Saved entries
■ ■ ■ ■

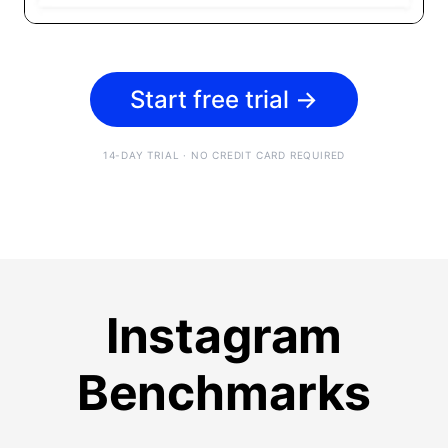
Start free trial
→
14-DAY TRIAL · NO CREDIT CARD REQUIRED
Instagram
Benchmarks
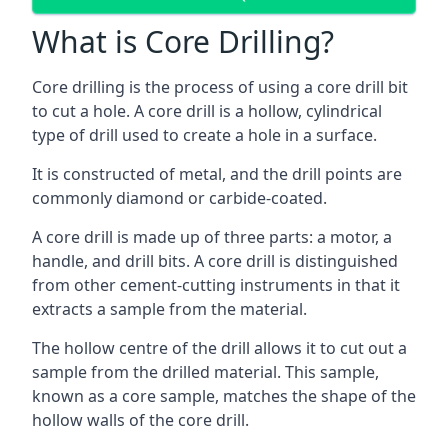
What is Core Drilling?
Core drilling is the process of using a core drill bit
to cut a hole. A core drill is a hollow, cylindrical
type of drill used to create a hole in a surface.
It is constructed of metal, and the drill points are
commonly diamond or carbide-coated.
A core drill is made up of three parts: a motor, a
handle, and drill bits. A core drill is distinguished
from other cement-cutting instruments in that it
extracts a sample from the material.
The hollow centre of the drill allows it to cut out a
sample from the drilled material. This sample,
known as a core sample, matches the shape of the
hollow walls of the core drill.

■ ■ ■ ■

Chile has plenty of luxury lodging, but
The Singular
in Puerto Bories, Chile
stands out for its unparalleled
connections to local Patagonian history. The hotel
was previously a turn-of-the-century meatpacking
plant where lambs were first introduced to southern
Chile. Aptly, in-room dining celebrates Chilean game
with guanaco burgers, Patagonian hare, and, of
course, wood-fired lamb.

■ ■ ■ ■

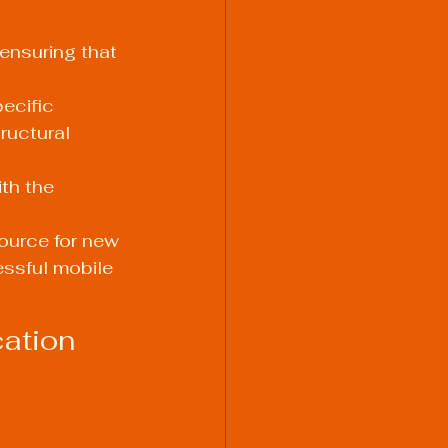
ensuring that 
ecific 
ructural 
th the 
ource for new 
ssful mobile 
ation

■ ■ ■ ■

#### TASK BRIEF:
Take the stretch of lines above from the one containing "with guanaco burgers, Patagonian" through the one containing "course, wood-fired lamb." and repeat it exactly, adding no other line.

#### RESULT OF THE EXERCISE:
with guanaco burgers, Patagonian hare, and, of
course, wood-fired lamb.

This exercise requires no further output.